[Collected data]
○ ○ ○ ○ ○ ○ ○

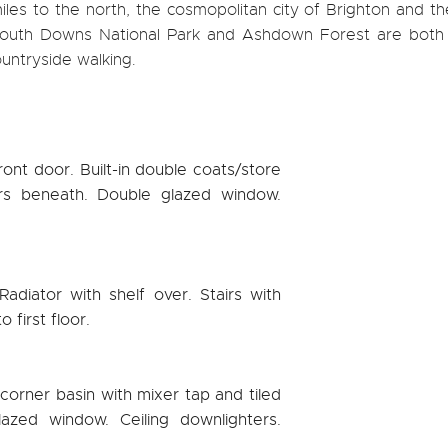
les to the north, the cosmopolitan city of Brighton and th
 South Downs National Park and Ashdown Forest are both 
ountryside walking.
ont door. Built-in double coats/store
rs beneath. Double glazed window.
Radiator with shelf over. Stairs with
 first floor.
orner basin with mixer tap and tiled
azed window. Ceiling downlighters.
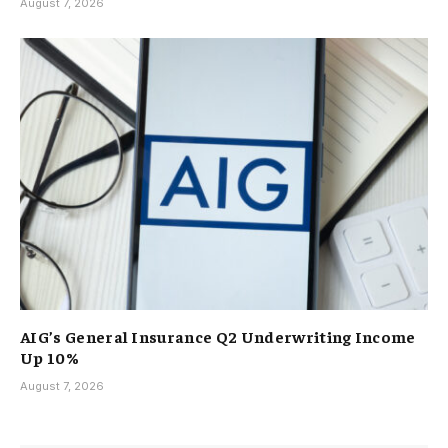
August 7, 2026
AIG’s General Insurance Q2 Underwriting Income
Up 10%
August 7, 2026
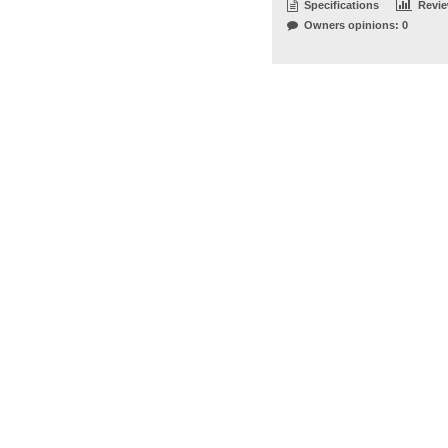
Specifications
Revi
Owners opinions: 0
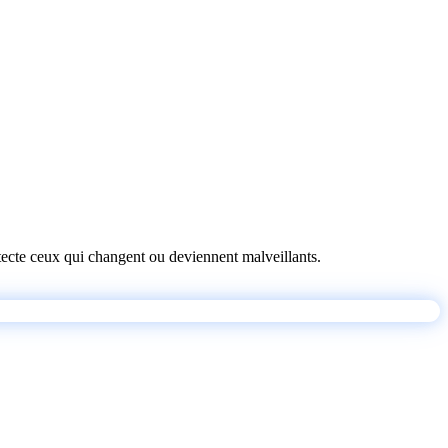
détecte ceux qui changent ou deviennent malveillants.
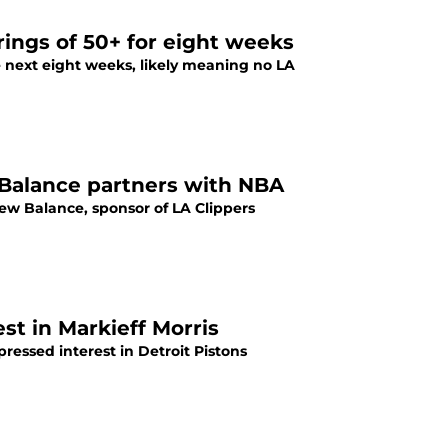
ings of 50+ for eight weeks
 next eight weeks, likely meaning no LA
 Balance partners with NBA
w Balance, sponsor of LA Clippers
st in Markieff Morris
ressed interest in Detroit Pistons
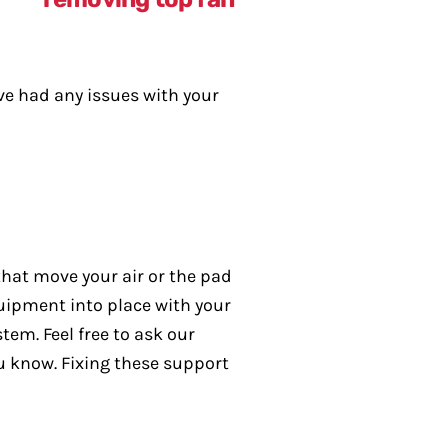
’ve had any issues with your
that move your air or the pad
uipment into place with your
tem. Feel free to ask our
ou know. Fixing these support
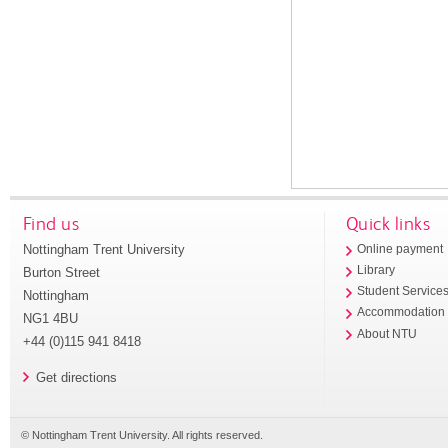
Find us
Quick links
Nottingham Trent University
Online payment
Library
Burton Street
Student Service
Nottingham
Accommodation
NG1 4BU
About NTU
+44 (0)115 941 8418
Get directions
© Nottingham Trent University. All rights reserved.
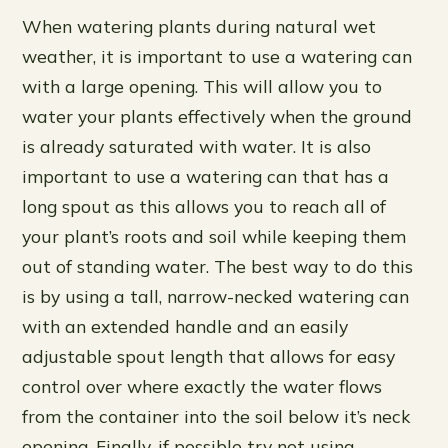
When watering plants during natural wet
weather, it is important to use a watering can
with a large opening. This will allow you to
water your plants effectively when the ground
is already saturated with water. It is also
important to use a watering can that has a
long spout as this allows you to reach all of
your plant’s roots and soil while keeping them
out of standing water. The best way to do this
is by using a tall, narrow-necked watering can
with an extended handle and an easily
adjustable spout length that allows for easy
control over where exactly the water flows
from the container into the soil below it’s neck
opening. Finally, if possible try not using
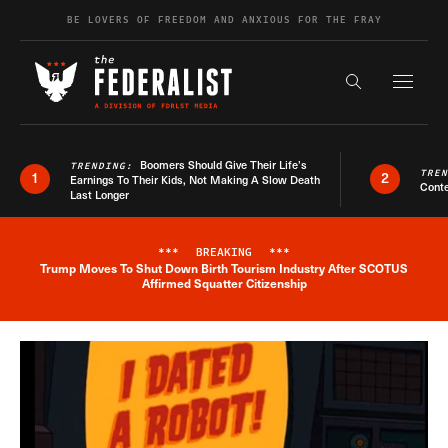
Skip to content
BE LOVERS OF FREEDOM AND ANXIOUS FOR THE FRAY
Exapnd F
Search the s
Boomers Should Give Their Life’s
TRENDING:
TRE
1
2
Earnings To Their Kids, Not Making A Slow Death
Conte
Last Longer
***
BREAKING
***
Trump Moves To Shut Down Birth Tourism Industry After SCOTUS
Breaking News Alert
Affirmed Squatter Citizenship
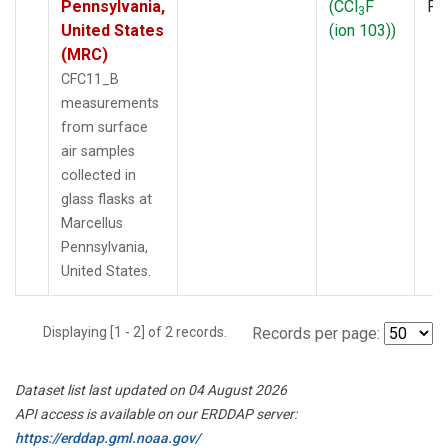
Pennsylvania,
(CCl
F
PF
3
United States
(ion 103))
(MRC)
CFC11_B
measurements
from surface
air samples
collected in
glass flasks at
Marcellus
Pennsylvania,
United States.
Displaying [1 - 2] of 2 records.
Records per page:
Dataset list last updated on 04 August 2026
API access is available on our ERDDAP server:
https://erddap.gml.noaa.gov/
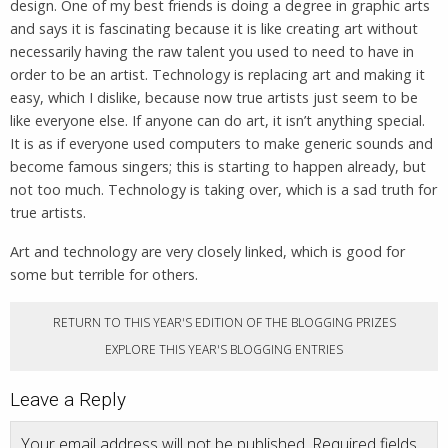
design. One of my best friends is doing a degree in graphic arts
and says it is fascinating because it is like creating art without
necessarily having the raw talent you used to need to have in
order to be an artist. Technology is replacing art and making it
easy, which I dislike, because now true artists just seem to be
like everyone else. If anyone can do art, it isn’t anything special.
It is as if everyone used computers to make generic sounds and
become famous singers; this is starting to happen already, but
not too much. Technology is taking over, which is a sad truth for
true artists.
Art and technology are very closely linked, which is good for
some but terrible for others.
RETURN TO THIS YEAR'S EDITION OF THE BLOGGING PRIZES
EXPLORE THIS YEAR'S BLOGGING ENTRIES
Leave a Reply
Your email address will not be published.
Required fields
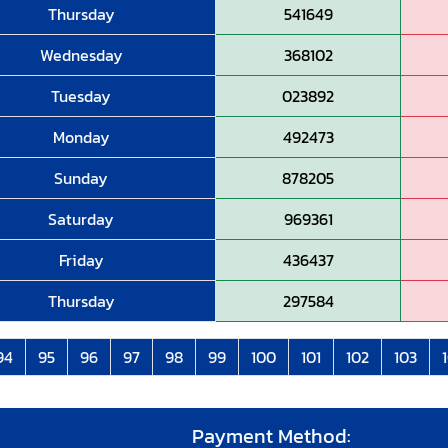
Thursday
541649
Wednesday
368102
Tuesday
023892
Monday
492473
Sunday
878205
Saturday
969361
Friday
436437
Thursday
297584
94
95
96
97
98
99
100
101
102
103
Payment Method:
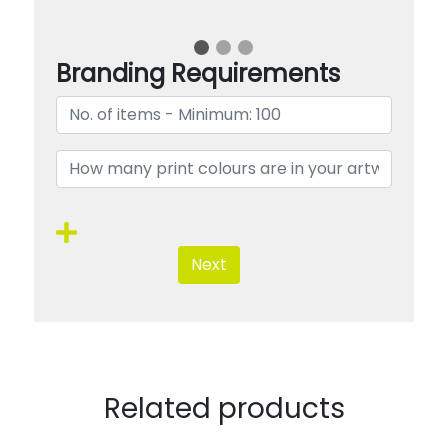
Branding Requirements
Next
Related products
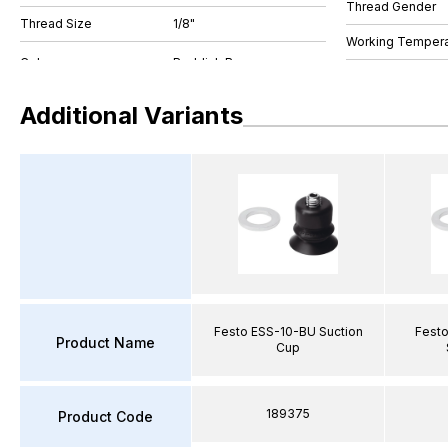
Thread Gender
Thread Size
1/8"
Working Tempera
Additional Variants
Festo ESS-10-BU Suction
Fest
Product Name
Cup
189375
Product Code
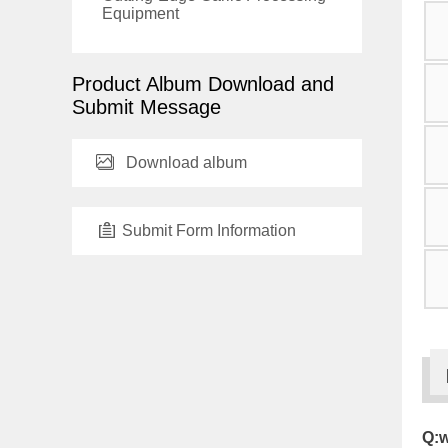
Equipment
Product Album Download and
Submit Message
Download album
Submit Form Information
Q:w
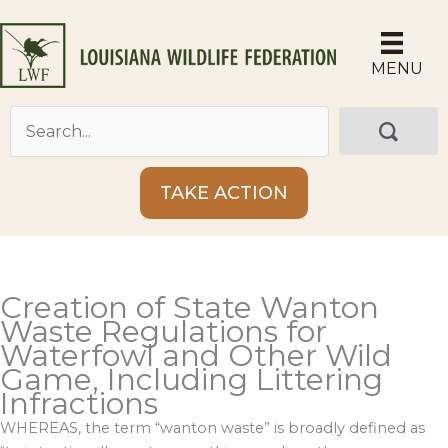
Skip
to
content
MENU
TAKE ACTION
Creation of State Wanton
Waste Regulations for
Waterfowl and Other Wild
Game, Including Littering
Infractions
WHEREAS, the term “wanton waste” is broadly defined as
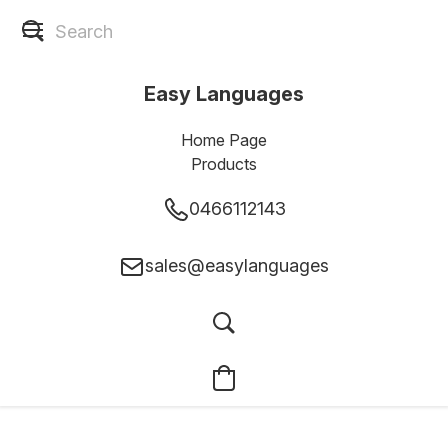
Easy Languages
Home Page
Products
0466112143
sales@easylanguages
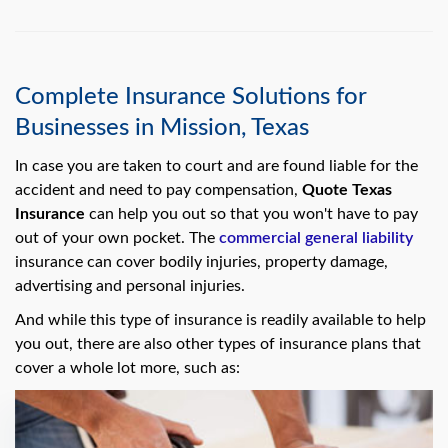
Complete Insurance Solutions for
Businesses in Mission, Texas
In case you are taken to court and are found liable for the
accident and need to pay compensation,
Quote Texas
Insurance
can help you out so that you won't have to pay
out of your own pocket. The
commercial general liability
insurance can cover bodily injuries, property damage,
advertising and personal injuries.
And while this type of insurance is readily available to help
you out, there are also other types of insurance plans that
cover a whole lot more, such as:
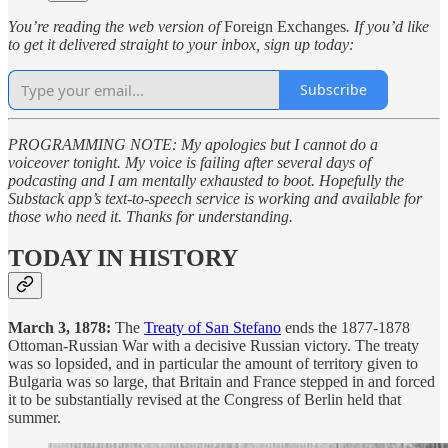
You’re reading the web version of
Foreign Exchanges
. If you’d like
to get it delivered straight to your inbox, sign up today:
Subscribe
PROGRAMMING NOTE: My apologies but I cannot do a
voiceover tonight. My voice is failing after several days of
podcasting and I am mentally exhausted to boot. Hopefully the
Substack app’s text-to-speech service is working and available for
those who need it. Thanks for understanding.
TODAY IN HISTORY
March 3, 1878:
The
Treaty of San Stefano
ends the 1877-1878
Ottoman-Russian War with a decisive Russian victory. The treaty
was so lopsided, and in particular the amount of territory given to
Bulgaria was so large, that Britain and France stepped in and forced
it to be substantially revised at the Congress of Berlin held that
summer.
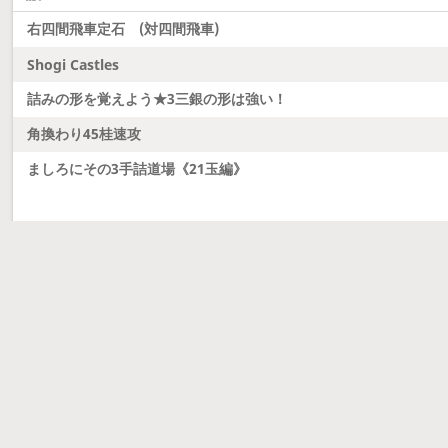
右四間飛車定石 (対四間飛車)
Shogi Castles
詰みの形を覚えよう★3三銀の形は強い！
角換わり45桂速攻
ましろにその3手詰道場《21玉編》
Latest updates
Dobutsu Shogi and Server Migration
Dobutsu shogi is here and server was migrated to 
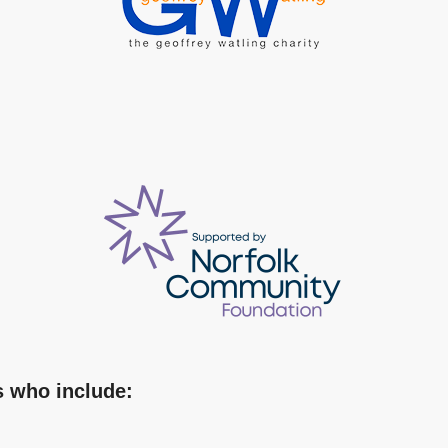
s who include:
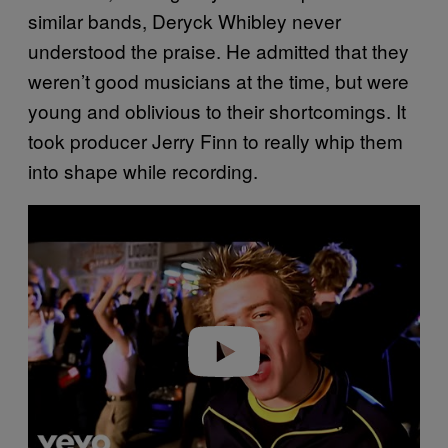
similar bands, Deryck Whibley never
understood the praise. He admitted that they
weren’t good musicians at the time, but were
young and oblivious to their shortcomings. It
took producer Jerry Finn to really whip them
into shape while recording.
P
l
a
y
v
i
d
e
o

○ ○ ○ ○ ○ ○ ○

=== TASK TO COMPLETE ===
When a line above contains the string "allows", copy that line.

=== ANSWER TO THE EXERCISE ===
long spout as this allows you to reach all of
adjustable spout length that allows for easy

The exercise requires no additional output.